In the Keys of Life

Black men hanging out in trees, as opposed to being hung from them.” That’s the kind of beautifully provocative statement that centers New York artist Sanford Biggers‘ work for us. The line comes from the brochure for his exhibition at Grand Arts. Biggers is describing “Cheshire,” his projection on an exterior wall of the Gem Theater a few blocks away, at 18th and Vine. The film, which runs from dusk to dawn, shows black men in professional dress: a dentist, an artist, a lawyer and others, each climbing a tree and sitting in it. Biggers’ work, always performative, examines cultural signs and systems and stereotypes and often focuses on the violent history of the black experience in America.

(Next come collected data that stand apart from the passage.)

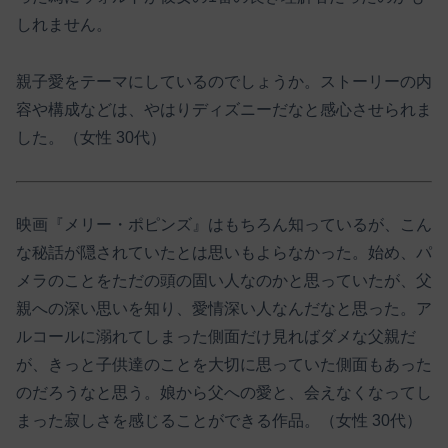
しれません。
親子愛をテーマにしているのでしょうか。ストーリーの内
容や構成などは、やはりディズニーだなと感心させられま
した。（女性 30代）
映画『メリー・ポピンズ』はもちろん知っているが、こん
な秘話が隠されていたとは思いもよらなかった。始め、パ
メラのことをただの頭の固い人なのかと思っていたが、父
親への深い思いを知り、愛情深い人なんだなと思った。ア
ルコールに溺れてしまった側面だけ見ればダメな父親だ
が、きっと子供達のことを大切に思っていた側面もあった
のだろうなと思う。娘から父への愛と、会えなくなってし
まった寂しさを感じることができる作品。（女性 30代）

In addition to the outdoor projection at the Gem, this exhibition consists of two installations in the Grand Arts galleries. Biggers has been exhibiting widely since the 1990s and was notably included in the Studio Museum of Harlem’s excellent 2001 exhibition Freestyle and the 2002 Whitney Biennial. Incorporating sculpture, film, objects and performance art, Biggers often concentrates on the idea of art as a sociological experience. Having grown up in South Central Los Angeles and having spent two formative years in Japan, he infuses his pieces with elements of Buddhism that work in concert with hip-hop, African-American history and urban culture, among other influences.

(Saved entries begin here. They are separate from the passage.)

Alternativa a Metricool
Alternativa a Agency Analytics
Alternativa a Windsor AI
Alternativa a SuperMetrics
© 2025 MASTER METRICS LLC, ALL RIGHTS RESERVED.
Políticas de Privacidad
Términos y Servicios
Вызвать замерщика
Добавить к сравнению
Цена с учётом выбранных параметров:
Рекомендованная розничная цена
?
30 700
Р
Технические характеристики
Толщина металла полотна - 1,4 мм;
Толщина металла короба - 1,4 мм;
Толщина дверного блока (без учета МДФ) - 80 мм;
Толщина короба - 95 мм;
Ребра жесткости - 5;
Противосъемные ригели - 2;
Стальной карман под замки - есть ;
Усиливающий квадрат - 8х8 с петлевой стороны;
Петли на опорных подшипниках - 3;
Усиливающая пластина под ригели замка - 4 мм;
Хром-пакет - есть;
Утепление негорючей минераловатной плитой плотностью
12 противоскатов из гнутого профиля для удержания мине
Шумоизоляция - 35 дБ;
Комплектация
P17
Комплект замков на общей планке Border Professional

Here, Biggers’ pieces expand the idea of art as experience. “Blossom,” the centerpiece of the exhibition, is a baby grand piano bisected by a tree that seems to have grown up through the floor into the piano, lifting it off its feet. The piano plays “Strange Fruit,” the beautiful and melancholy Billie Holiday song about lynching (Southern trees bear strange fruit/Blood on the leaves and blood at the root/Black bodies swinging in the Southern breeze/Strange fruit hanging from the poplar trees). The piano keys’ movements imply a human presence, and its bench lies upended, as if the player had abruptly stood up and left. (Adding more layers of significance: Biggers played piano as child, and the piano is a relative of the African kalimba.)

The implied body is also present in “Lotus,” the other gallery work. It’s a dark circle of glass, seven feet in diameter, encased in a heavy steel collar, the kind clamped around a human neck. Etched into the glass are small bodies of faceless people lined up in the holds of a slave ship. Reduced to so much decoration, these bodies echo the dehumanization that was central to slavery.

Like all of his work, these pieces are interrelated, expanding upon Biggers’ ongoing investigation into the meanings and rereadings of histories, interpretations, experiences — often ugly and ongoing — in order to unpack their significance and establish dissonances and commonalities. The lynching tree still carries the traces of its history but becomes something else. All materials and things are related, Biggers suggests, and can be renegotiated through reiterations.